**HOW TO COMPLETE THIS TASK**
The data follows this line. Copy verbatim the line with "Demarcada do Douro" and each line after it to the end.

─── RECORDS TO USE ───

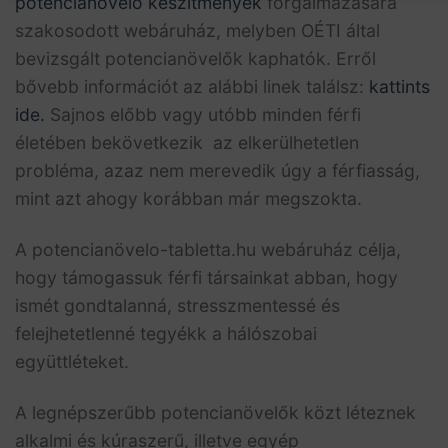
potencianövelő készítmények
forgalmazására
szakosodott webáruház, melyben OÉTI által
bevizsgált potencianövelők kaphatók. Erről
bővebb információt az alábbi linek találsz:
kattints
ide.
Sajnos előbb vagy utóbb minden férfi
életében bekövetkezik az elkerülhetetlen
probléma, azaz nem merevedik úgy a férfiasság,
mint azt ahogy korábban már megszokta.
A potencianövelo-tabletta.hu webáruház célja,
hogy támogassuk férfi társainkat abban, hogy
ismét gondtalanná, stresszmentessé és
felejhetetlenné tegyékk a hálószobai
együttléteket.
A legnépszerűbb potencianövelők közt léteznek
alkalmi és kúraszerű, illetve egyép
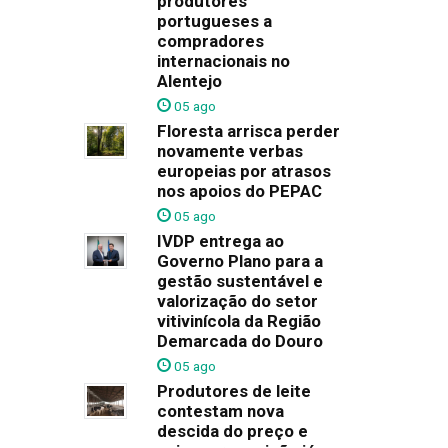
produtores
portugueses a
compradores
internacionais no
Alentejo
05 ago
Floresta arrisca perder
novamente verbas
europeias por atrasos
nos apoios do PEPAC
05 ago
IVDP entrega ao
Governo Plano para a
gestão sustentável e
valorização do setor
vitivinícola da Região
Demarcada do Douro
05 ago
Produtores de leite
contestam nova
descida do preço e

───

**TASK ANSWER**
Demarcada do Douro
05 ago
Produtores de leite
contestam nova
descida do preço e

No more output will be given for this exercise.